Machine Learning Basics

Caleb O'Neel

Learning Objectives:

By successfully completing this assignment you will be able to...

Conceptual Questions

1

[5 points] For each part (a) through (d), indicate whether we would generally expect the performance of a flexible statistical learning method to be better or worse than an inflexible method. Justify your answer.

  1. The sample size $n$ is extremely large, and the number of predictors $p$ is small.

I would generally expect a flexible statistical learning method to perform better in this scenario. With an extremely large sample size and few predictors, a flexible approach would probably reduce bias significantly with only minimal compromises in variance due to the significant sample size which would smooth the decision boundry.

  1. The number of predictors $p$ is extremely large, and the number of observations $n$ is small.

Small samples are more prone to overfitting. Overfitting is a much larger problem for highly flexible models, and will likely lead to massive issues with variance. I would expect a flexible model to perform worse in this scenario, and an inflexible model to perform better.

  1. The relationship between the predictors and response is highly non-linear.

A flexible model would be better in this scenario. The less flexible a model is, the more linear it becomes. If the relationship is highly non-linear, we do not want the decision boundry to be linear.

  1. The variance of the error terms, i.e. $\sigma^2 = Var(\epsilon)$, is extremely high

If there is large variance in the observations, a flexible model is more at risk of being influinced by the excess variance. I would expect a flexible model to perform worse in these conditions.

2

[5 points] For each of the following, (i) explain if each scenario is a classification or regression problem, (ii) indicate whether we are most interested in inference or prediction for that problem, and (iii) provide the sample size $n$ and number of predictors $p$ indicated for each scenario.

ANSWER

(a) We collect a set of data on the top 500 firms in the US. For each firm we record profit, number of employees, industry and the CEO salary. We are interested in understanding which factors affect CEO salary.

(i) This problem is better geared towards regression. The response variable is continuous and not a category. In this case a multiple linear regression would answer this best.

(ii) Inference - we want to understand a relationship between independent variables and CEO salaty

(iii) $n$ = 500, $p$ = 3

(b) We are considering launching a new product and wish to know whether it will be a success or a failure. We collect data on 20 similar products that were previously launched. For each product we have recorded whether it was a success or failure, price charged for the product, marketing budget, competition price, and ten other variables.

(i)Classification would be the better aproach in this scenario. Here, we want to classify a product launch into one of two categories: success or failure. A Classification model takes all the input variables, uses the model with in to generate a prediction, and translates this prediction to one of the classes available.

(ii) Prediction

(iii) n = 20, p = 13

(c) We are interesting in predicting the % change in the US dollar in relation to the weekly changes in the world stock markets.
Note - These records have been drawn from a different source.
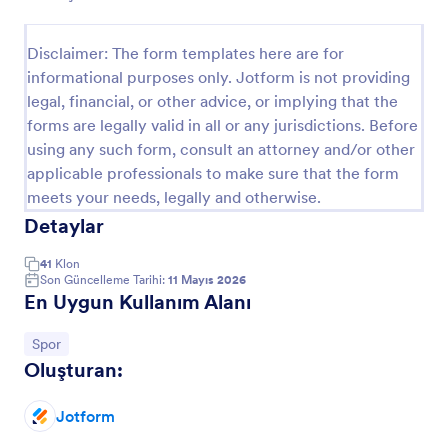
Spor Kursu Kayıt Formu
Disclaimer: The form templates here are for
Bir spor kursu işletiyor ve başvurularınızı toplamak
informational purposes only. Jotform is not providing
için bir yol mu arıyorsunuz? Bu spor kursu kayıt
legal, financial, or other advice, or implying that the
formu tam olarak size göre. Form aracılığıyla gerekli
bilgileri tek seferde alıp işlerinizi kolaylaştırabilirsiniz.
forms are legally valid in all or any jurisdictions. Before
Go to Category:
Spor Formları
using any such form, consult an attorney and/or other
applicable professionals to make sure that the form
meets your needs, legally and otherwise.
Şablon Kullan
Detaylar
Önizleme
41
Klon
Son Güncelleme Tarihi:
11 Mayıs 2026
En Uygun Kullanım Alanı
Kategoriye git:
Spor
Oluşturan:
Jotform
Hence we collect weekly data for all of 2012. For each week we record the % change in the dollar, the % change in the US market, the % change in the British market, and the % change in the German market.

If you want to understand the percent change of a response variable, then regression is a better model since we are not classifying an outcome. We want to see how something changes in relation to other variables, and predict based off that, but not put it into a "category".

(ii) Prediction

(iii) n = 52, p = 3

Practical Questions

3

[10 points] Classification II. The table below provides a training dataset containing six observations ($n=6$), three predictors ($p=3$), and one qualitative response variable.
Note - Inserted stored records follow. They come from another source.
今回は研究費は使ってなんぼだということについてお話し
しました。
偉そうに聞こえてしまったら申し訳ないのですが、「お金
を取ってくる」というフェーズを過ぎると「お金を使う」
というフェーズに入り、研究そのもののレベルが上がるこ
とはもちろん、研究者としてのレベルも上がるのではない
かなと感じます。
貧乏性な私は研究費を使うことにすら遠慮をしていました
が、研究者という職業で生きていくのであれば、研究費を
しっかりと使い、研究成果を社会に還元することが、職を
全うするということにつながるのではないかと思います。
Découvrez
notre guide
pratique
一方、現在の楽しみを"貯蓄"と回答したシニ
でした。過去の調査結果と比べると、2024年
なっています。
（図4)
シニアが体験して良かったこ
Table 1. Dataset with $n=6$ observations in $p=3$ dimensions with a categorical response, $y$

Obs. $x_1$ $x_2$ $x_3$ $y$
1 0 3 0 Red
2 2 0 0 Red
3 0 1 3 Red
4 0 1 2 Blue
5 -1 0 1 Blue
6 1 1 1 Red

We want to use this dataset to make a prediction for $y$ when $x_1=x_2=x_3=0$ using $K$-nearest neighbors. You are given some code below to get you started. Note: coding is only required for part (a), for (b)-(d) please provide your reasoning.
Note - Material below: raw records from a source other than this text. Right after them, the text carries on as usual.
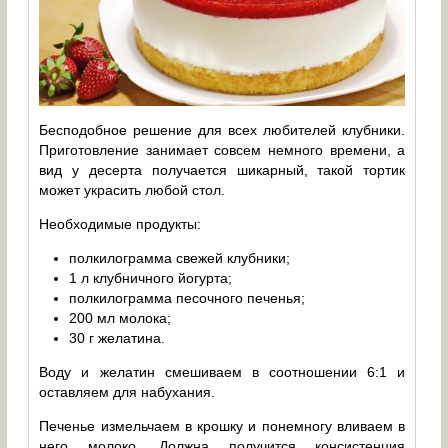
Бесподобное решение для всех любителей клубники.
Приготовление занимает совсем немного времени, а
вид у десерта получается шикарный, такой тортик
может украсить любой стол.
Необходимые продукты:
полкилограмма свежей клубники;
1 л клубничного йогурта;
полкилограмма песочного печенья;
200 мл молока;
30 г желатина.
Воду и желатин смешиваем в соотношении 6:1 и
оставляем для набухания.
Печенье измельчаем в крошку и понемногу вливаем в
него молоко. Должна получится консистенция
(a) Compute the Euclidean distance between each observation and the test point, $x_1=x_2=x_3=0$. Present your answer in a table similar in style to Table 1 with observations 1-6 as the row headers.

Obs. $x_1$ $x_2$ $x_3$ $y$ $Distance$
1 0 3 0 Red 3.00
2 2 0 0 Red 2.00
3 0 1 3 Red 3.16
4 0 1 2 Blue 2.24
5 -1 0 1 Blue 1.14
6 1 1 1 Red 1.73

(b) What is our prediction with $K=1$? Why?

K = 1 means that we will classify based on the single closest neighbor. In this case, observation 5 is the closest and is Blue so we would classify point (0, 0, 0) to be Blue as well.

(c) What is our prediction with $K=3$? Why?

The three closest neighbors to the origin are observations 2, 5 and 6. Observation 5 is blue, and observations 2 and 6 are red. Since there are more reds, the point would be predicted to be red using K = 3.

(d) If the Bayes decision boundary (the optimal decision boundary) in this problem is highly nonlinear, then would we expect the best value of $K$ to be large or small? Why?

For a highly non-linear relationship, a small K value is generally better. This allows for more flexibility and less bias. The higher the K value, the more linear the decision boundry becomes.

ANSWER:

4

[20 points] Classification I: Creating a classification algorithm.

(a) Build a working version of a binary kNN classifier using the skeleton code below.

(b) Load the datasets to be evaluated here. Each includes training features ($\mathbf{X}$), and test features ($\mathbf{y}$) for both a low dimensional ($p = 2$ features/predictors) and a high dimensional ($p = 100$ features/predictors). For each of these datasets there are $n=100$ observations of each. They can be found in the data subfolder in the assignments folder on github. Each file is labeled similar to A2_X_train_low.csv, which lets you know whether the dataset is of features, $X$, targets, $y$; training or testing; and low or high dimensions.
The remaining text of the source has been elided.